**The input**
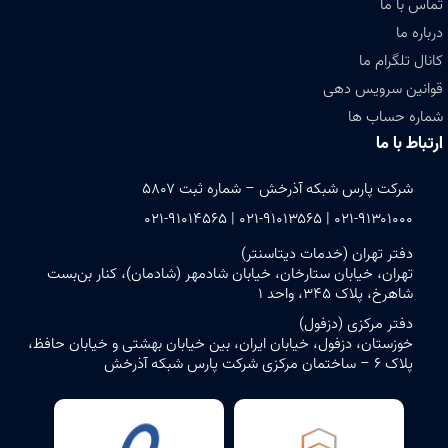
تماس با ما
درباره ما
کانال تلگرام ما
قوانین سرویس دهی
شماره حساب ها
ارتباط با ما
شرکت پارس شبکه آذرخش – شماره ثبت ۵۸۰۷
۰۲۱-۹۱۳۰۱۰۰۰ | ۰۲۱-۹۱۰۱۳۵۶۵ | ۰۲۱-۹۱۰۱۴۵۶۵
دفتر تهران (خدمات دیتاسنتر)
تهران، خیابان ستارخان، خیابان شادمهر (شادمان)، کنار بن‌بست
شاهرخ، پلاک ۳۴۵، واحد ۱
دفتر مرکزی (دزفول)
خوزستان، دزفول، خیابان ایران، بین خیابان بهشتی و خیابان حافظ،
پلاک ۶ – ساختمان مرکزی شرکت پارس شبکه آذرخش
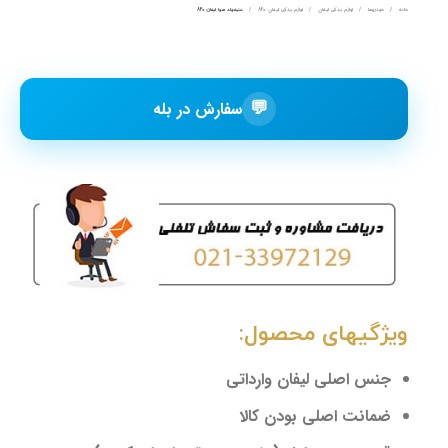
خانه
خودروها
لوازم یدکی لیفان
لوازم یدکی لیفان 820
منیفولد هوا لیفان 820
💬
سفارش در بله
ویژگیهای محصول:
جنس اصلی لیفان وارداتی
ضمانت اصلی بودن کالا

==

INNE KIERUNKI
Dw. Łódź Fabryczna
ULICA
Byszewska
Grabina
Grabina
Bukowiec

**Activity**
The lines above, starting at the one with "کانال تلگرام ما" and ending at the one with "شاهرخ، پلاک ۳۴۵، واحد ۱", are the only ones to return, exactly as written.

**Answer area**
کانال تلگرام ما
قوانین سرویس دهی
شماره حساب ها
ارتباط با ما
شرکت پارس شبکه آذرخش – شماره ثبت ۵۸۰۷
۰۲۱-۹۱۳۰۱۰۰۰ | ۰۲۱-۹۱۰۱۳۵۶۵ | ۰۲۱-۹۱۰۱۴۵۶۵
دفتر تهران (خدمات دیتاسنتر)
تهران، خیابان ستارخان، خیابان شادمهر (شادمان)، کنار بن‌بست
شاهرخ، پلاک ۳۴۵، واحد ۱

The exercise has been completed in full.